● WORK TO BE COMPLETED:
Each entry has to be reproduced in full, exactly as given.

----

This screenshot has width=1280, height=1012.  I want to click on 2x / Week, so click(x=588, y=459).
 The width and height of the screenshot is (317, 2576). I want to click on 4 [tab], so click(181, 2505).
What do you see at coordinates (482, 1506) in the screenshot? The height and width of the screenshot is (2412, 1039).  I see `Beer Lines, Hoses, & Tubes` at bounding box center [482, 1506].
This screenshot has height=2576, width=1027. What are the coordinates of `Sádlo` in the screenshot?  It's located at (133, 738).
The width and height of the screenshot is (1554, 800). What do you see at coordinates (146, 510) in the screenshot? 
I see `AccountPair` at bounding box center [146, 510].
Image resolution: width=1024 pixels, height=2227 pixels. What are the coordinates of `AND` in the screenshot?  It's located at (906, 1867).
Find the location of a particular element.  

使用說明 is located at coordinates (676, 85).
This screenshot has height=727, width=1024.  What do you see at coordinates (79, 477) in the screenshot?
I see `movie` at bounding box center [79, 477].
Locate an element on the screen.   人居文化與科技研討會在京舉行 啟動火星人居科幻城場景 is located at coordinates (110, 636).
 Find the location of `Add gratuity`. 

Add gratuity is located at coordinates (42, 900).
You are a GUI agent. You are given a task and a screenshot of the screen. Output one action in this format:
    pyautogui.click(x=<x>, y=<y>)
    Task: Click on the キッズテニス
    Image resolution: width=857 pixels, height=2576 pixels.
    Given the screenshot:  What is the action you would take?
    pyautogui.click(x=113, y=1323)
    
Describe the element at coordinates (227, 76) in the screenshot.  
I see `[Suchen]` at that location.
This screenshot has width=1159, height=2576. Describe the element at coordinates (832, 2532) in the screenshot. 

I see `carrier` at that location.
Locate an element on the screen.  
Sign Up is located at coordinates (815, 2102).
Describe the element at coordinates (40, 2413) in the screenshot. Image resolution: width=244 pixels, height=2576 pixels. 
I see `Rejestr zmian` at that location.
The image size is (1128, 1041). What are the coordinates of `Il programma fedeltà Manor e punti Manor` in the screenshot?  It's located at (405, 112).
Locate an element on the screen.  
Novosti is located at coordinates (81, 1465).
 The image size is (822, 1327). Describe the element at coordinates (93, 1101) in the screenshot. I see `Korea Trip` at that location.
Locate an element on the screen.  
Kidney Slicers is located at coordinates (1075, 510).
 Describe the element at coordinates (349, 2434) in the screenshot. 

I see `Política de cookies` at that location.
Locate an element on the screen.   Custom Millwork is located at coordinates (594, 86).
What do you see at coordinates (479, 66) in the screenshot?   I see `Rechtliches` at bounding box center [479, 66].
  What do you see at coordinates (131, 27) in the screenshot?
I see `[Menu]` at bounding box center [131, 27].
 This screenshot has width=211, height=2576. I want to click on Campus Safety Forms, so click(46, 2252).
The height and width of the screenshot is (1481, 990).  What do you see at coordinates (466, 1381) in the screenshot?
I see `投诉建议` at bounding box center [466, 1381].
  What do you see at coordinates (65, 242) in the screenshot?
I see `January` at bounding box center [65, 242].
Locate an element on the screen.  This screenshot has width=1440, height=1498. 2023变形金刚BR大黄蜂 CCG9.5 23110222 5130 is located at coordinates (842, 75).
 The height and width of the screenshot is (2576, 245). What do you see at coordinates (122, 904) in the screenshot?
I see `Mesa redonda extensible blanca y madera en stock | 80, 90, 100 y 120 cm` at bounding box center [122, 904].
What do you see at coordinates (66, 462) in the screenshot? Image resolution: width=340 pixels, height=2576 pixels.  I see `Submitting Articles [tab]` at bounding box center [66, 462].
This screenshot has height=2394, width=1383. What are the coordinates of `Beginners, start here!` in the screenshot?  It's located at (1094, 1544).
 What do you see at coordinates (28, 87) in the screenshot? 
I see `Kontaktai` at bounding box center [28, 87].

----

● TASK RESPONSE:
This screenshot has width=1280, height=1012.  I want to click on 2x / Week, so click(x=588, y=459).
 The width and height of the screenshot is (317, 2576). I want to click on 4 [tab], so click(181, 2505).
What do you see at coordinates (482, 1506) in the screenshot? The height and width of the screenshot is (2412, 1039).  I see `Beer Lines, Hoses, & Tubes` at bounding box center [482, 1506].
This screenshot has height=2576, width=1027. What are the coordinates of `Sádlo` in the screenshot?  It's located at (133, 738).
The width and height of the screenshot is (1554, 800). What do you see at coordinates (146, 510) in the screenshot? 
I see `AccountPair` at bounding box center [146, 510].
Image resolution: width=1024 pixels, height=2227 pixels. What are the coordinates of `AND` in the screenshot?  It's located at (906, 1867).
Find the location of a particular element.  

使用說明 is located at coordinates (676, 85).
This screenshot has height=727, width=1024.  What do you see at coordinates (79, 477) in the screenshot?
I see `movie` at bounding box center [79, 477].
Locate an element on the screen.   人居文化與科技研討會在京舉行 啟動火星人居科幻城場景 is located at coordinates (110, 636).
 Find the location of `Add gratuity`. 

Add gratuity is located at coordinates (42, 900).
You are a GUI agent. You are given a task and a screenshot of the screen. Output one action in this format:
    pyautogui.click(x=<x>, y=<y>)
    Task: Click on the キッズテニス
    Image resolution: width=857 pixels, height=2576 pixels.
    Given the screenshot:  What is the action you would take?
    pyautogui.click(x=113, y=1323)
    
Describe the element at coordinates (227, 76) in the screenshot.  
I see `[Suchen]` at that location.
This screenshot has width=1159, height=2576. Describe the element at coordinates (832, 2532) in the screenshot. 

I see `carrier` at that location.
Locate an element on the screen.  
Sign Up is located at coordinates (815, 2102).
Describe the element at coordinates (40, 2413) in the screenshot. Image resolution: width=244 pixels, height=2576 pixels. 
I see `Rejestr zmian` at that location.
The image size is (1128, 1041). What are the coordinates of `Il programma fedeltà Manor e punti Manor` in the screenshot?  It's located at (405, 112).
Locate an element on the screen.  
Novosti is located at coordinates (81, 1465).
 The image size is (822, 1327). Describe the element at coordinates (93, 1101) in the screenshot. I see `Korea Trip` at that location.
Locate an element on the screen.  
Kidney Slicers is located at coordinates (1075, 510).
 Describe the element at coordinates (349, 2434) in the screenshot. 

I see `Política de cookies` at that location.
Locate an element on the screen.   Custom Millwork is located at coordinates (594, 86).
What do you see at coordinates (479, 66) in the screenshot?   I see `Rechtliches` at bounding box center [479, 66].
  What do you see at coordinates (131, 27) in the screenshot?
I see `[Menu]` at bounding box center [131, 27].
 This screenshot has width=211, height=2576. I want to click on Campus Safety Forms, so click(46, 2252).
The height and width of the screenshot is (1481, 990).  What do you see at coordinates (466, 1381) in the screenshot?
I see `投诉建议` at bounding box center [466, 1381].
  What do you see at coordinates (65, 242) in the screenshot?
I see `January` at bounding box center [65, 242].
Locate an element on the screen.  This screenshot has width=1440, height=1498. 2023变形金刚BR大黄蜂 CCG9.5 23110222 5130 is located at coordinates (842, 75).
 The height and width of the screenshot is (2576, 245). What do you see at coordinates (122, 904) in the screenshot?
I see `Mesa redonda extensible blanca y madera en stock | 80, 90, 100 y 120 cm` at bounding box center [122, 904].
What do you see at coordinates (66, 462) in the screenshot? Image resolution: width=340 pixels, height=2576 pixels.  I see `Submitting Articles [tab]` at bounding box center [66, 462].
This screenshot has height=2394, width=1383. What are the coordinates of `Beginners, start here!` in the screenshot?  It's located at (1094, 1544).
 What do you see at coordinates (28, 87) in the screenshot? 
I see `Kontaktai` at bounding box center [28, 87].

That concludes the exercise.